## The task
Here are some records; copy every line that holds the word "заказ".

==== Input data ====

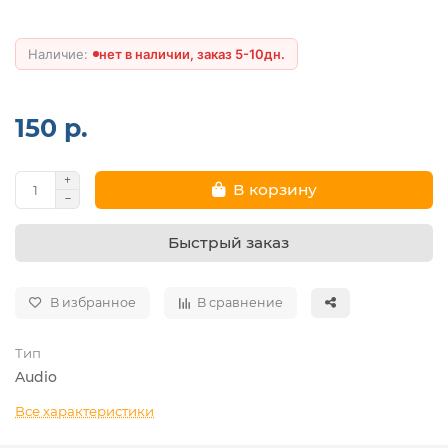
нет в наличии, заказ 5-10дн.
150 р.
В корзину
Быстрый заказ
В избранное
В сравнение
Тип
Audio
Все характеристики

====

## Response for this exercise
нет в наличии, заказ 5-10дн.
Быстрый заказ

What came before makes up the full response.